The US Food and Drug Administration has expressed concerns over production processes at the U.S. unit of Wockhardt Ltd, a top executive said, possibly adding to a spate of regulatory troubles facing the Indian generic drugmaker.
The United States is Wockhardt's biggest market and the FDA has already banned the import of generic drugs from its two plants in India, citing quality lapses in the manufacturing process.
Managing Director Murtaza Khorakiwala said on Tuesday Wockhardt had responded to the FDA's observations but declined to give details.
If the FDA is not satisfied with the response, it could ban production from its Chicago-based Morton Grove Pharmaceuticals unit, which accounts for more than 50 percent of Wockhardt's sales in the United States, a region that contributed 45 percent to its sales in the fiscal year ended March.
"It's difficult to say what kind of position the FDA will take but according to us the inspection was not a very negative inspection," Khorakiwala told an analysts briefing the day after the company reported its worst quarterly profit in two years after U.S. sales fell 56 percent in the March quarter.
The FDA had sent Wockhardt a "Form 483," a letter in which the agency typically outlines concerns discovered during inspections.
Worries about quality control in India's $15 billion drug industry surfaced in the past year after plants run by Ranbaxy Laboratories and Wockhardt were barred from sending drugs to the United States after falling short of the FDA's "good manufacturing practices".
That has hurt India's reputation as a supplier of safe, affordable drugs. Indian drug exports grew by just 2.6 percent in the 2013/14 fiscal year ended in March. Two years ago, the growth rate was 23 percent.
'SIGNS OF IMPROVEMENT'
Khorakiwala said Wockhardt had taken steps to address the quality concerns, including training workers and hiring consultants, but warned that it was "very difficult" to estimate when its India plants would be allowed to supply to the United States again.
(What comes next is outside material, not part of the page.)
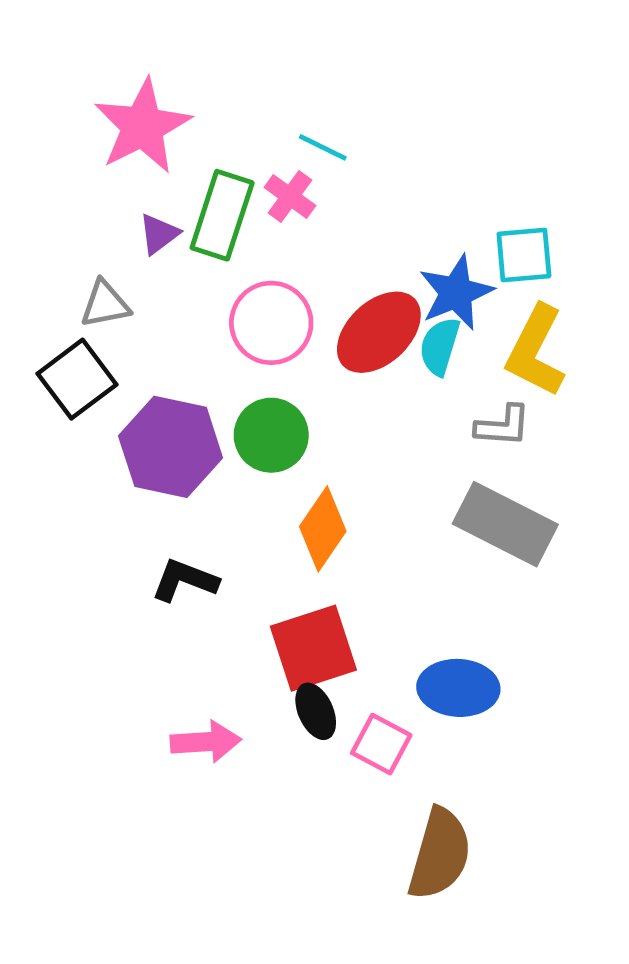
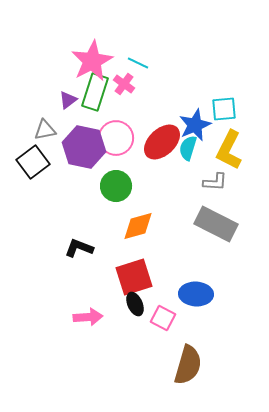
pink star: (143, 126) -> (92, 61), moved
purple hexagon: (171, 447) -> (84, 147), moved
orange diamond: (323, 529) -> (138, 226), turned 40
"I think we have made significant process in remediation," he said. "We have no way of understanding how the regulatory agency would view that and what kind of position they are taking."
In November, the FDA issued an import alert, effectively a ban, against Wockhardt's Chikalthana plant in western India. The FDA had imposed a ban on the company's Waluj plant in May.
Last year, Britain's Medicines and Healthcare Products Regulatory Agency (MHRA) also issued a "restricted" license on Wockhardt's Waluj and Chikalthana plants and on another one of its India-based sites, allowing Wockhardt to export only a limited range of drugs from those sites.
"The MHRA have been back to re-inspect (Chikalthana plant) and the situation remains as before," MHRA spokesman Nick Spears said in a statement emailed to Reuters on Friday.
Khorakiwala said the British agency observed it was "seeing signs of improvement in various areas" at the Chikalthana plant.
Wockhardt is working towards moving production from the Waluj and Chikalthana plants to its other sites, a move Khorakiwala expected to be complete next year.
On Tuesday, shares in Mumbai-based Wockhardt ended down 4.6 percent while the broader Nifty closed 0.6 percent lower.